Morti sotto le nostre finestre, i nostri uffici, lungo le strade che percorriamo tutti i giorni.
Tutti e quattro in un raggio di quattrocento metri che fa perno su piazza Walther.
Vicino ai caffè, ai ristoranti, al Museion, al Teatro. Non li vediamo, non li sentiamo. Di loro non sappiamo niente. Così lontani, e così vicini. Ci inciampiamo solo quando muoiono.
E allora magari ci fermiamo un attimo per mettere una candela e conoscere la storia.
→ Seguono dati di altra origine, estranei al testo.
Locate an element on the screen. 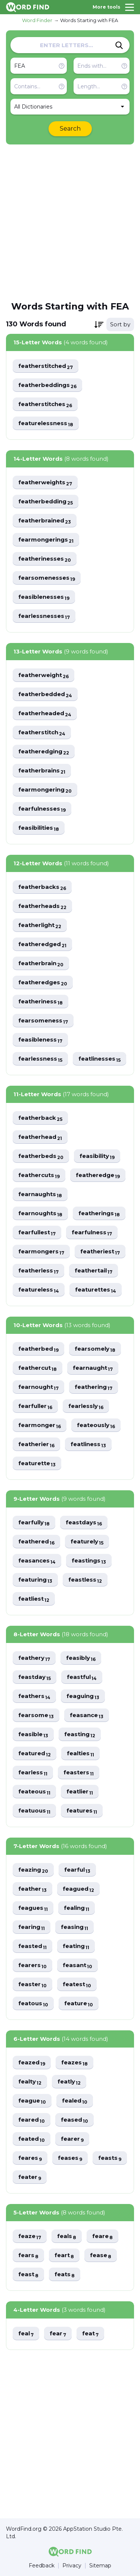 This screenshot has width=140, height=2576. featheriest is located at coordinates (100, 1252).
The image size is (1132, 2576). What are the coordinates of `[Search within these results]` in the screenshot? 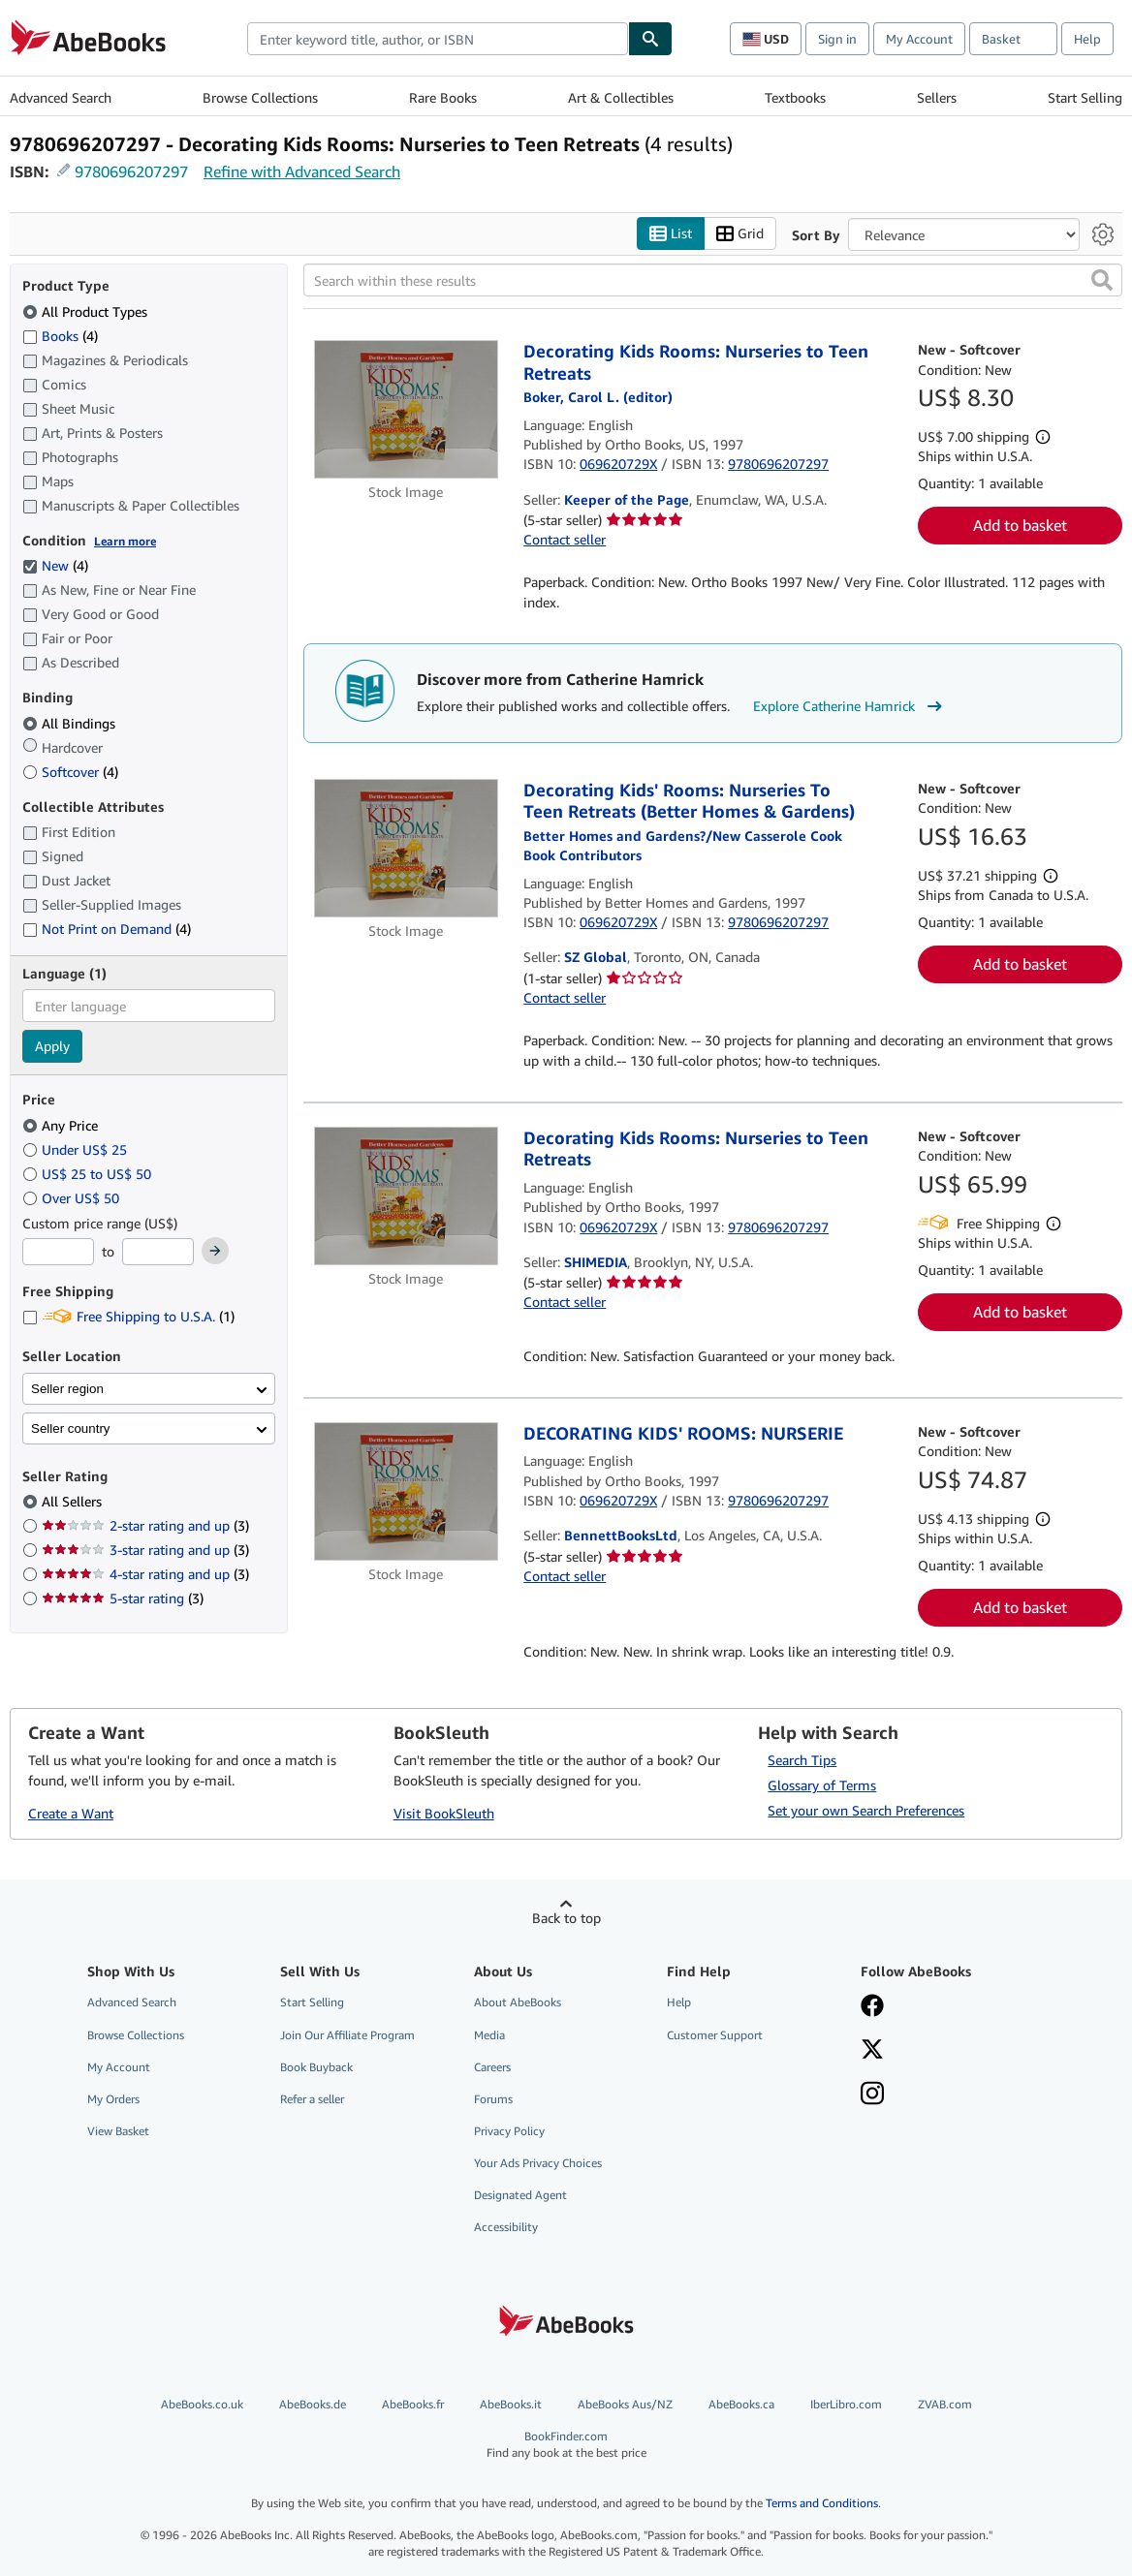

Hans che aveva rifiutato gli agi di una ricca eredità e si infilava nei bidoni dell’immondizia... Elisabeth ostaggio degli orchi sin da bambina... Jaroslav il campione di scacchi che aveva sfidato Karpov... Cesare che aveva perso tutto dopo una vita in fabbrica... E scopriamo che “loro” siamo in fondo “noi”. Colpiscono queste morti solitarie di clochard “estremi”. Non sono profughi o immigrati economici. Sono “nostri”. Ai margini per scelta. Vite deragliate chissà quando. Mimetizzate tra i cartoni e l’immondizia. Rifiutano ogni appiglio per salvarsi dalla strada. Rifiutano, la notte, di andare nei dormitori. Rifiutano il caldo e la sicurezza. Non hanno più amici, né famiglia. Sfuggono agli assistenti sociali. Non chiedono neanche l’elemosina, al massimo una sigaretta o un cartone di vino. Si rintanano sotto i ponti, nelle case abbandonate, nei garage, lungo gli argini dei fiumi, sulle panchine del parco Stazione. Esposti all’alcol, agli abusi, al freddo, alla violenza.
Ma lontano dalle regole spietate di una società che non accetta e non capisce i perdenti, gli infelici e gli sconfitti. C’è chi combatte per salire in cima e chi per cambiarla, la società. E chi alza le mani e si mette da parte. Mi arrendo, non ce la faccio, fate senza di me. “Sparire”, oltre che una scelta (disperata), è anche un diritto.
Eppure rimane questo sapore brutto in bocca. Per queste vite spezzate che siamo incapaci di vedere, intercettare, capire, salvare.